(Dataset entries)
* * * * * * * * *

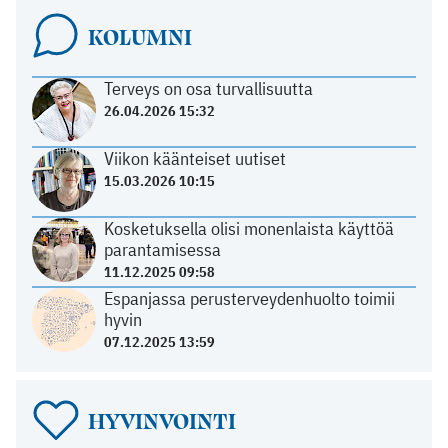
KOLUMNI
Terveys on osa turvallisuutta
26.04.2026 15:32
Viikon käänteiset uutiset
15.03.2026 10:15
Kosketuksella olisi monenlaista käyttöä
parantamisessa
11.12.2025 09:58
Espanjassa perusterveydenhuolto toimii
hyvin
07.12.2025 13:59
HYVINVOINTI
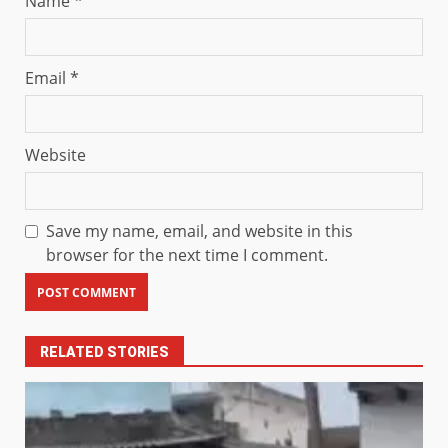
Name
*
Email
*
Website
Save my name, email, and website in this
browser for the next time I comment.
RELATED STORIES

* * * * * * * * *

> ASSIGNMENT
Write out all the records exactly, omitting the images.

> EXERCISE ANSWER
KOLUMNI
Terveys on osa turvallisuutta
26.04.2026 15:32
Viikon käänteiset uutiset
15.03.2026 10:15
Kosketuksella olisi monenlaista käyttöä
parantamisessa
11.12.2025 09:58
Espanjassa perusterveydenhuolto toimii
hyvin
07.12.2025 13:59
HYVINVOINTI
Name
*
Email
*
Website
Save my name, email, and website in this
browser for the next time I comment.
RELATED STORIES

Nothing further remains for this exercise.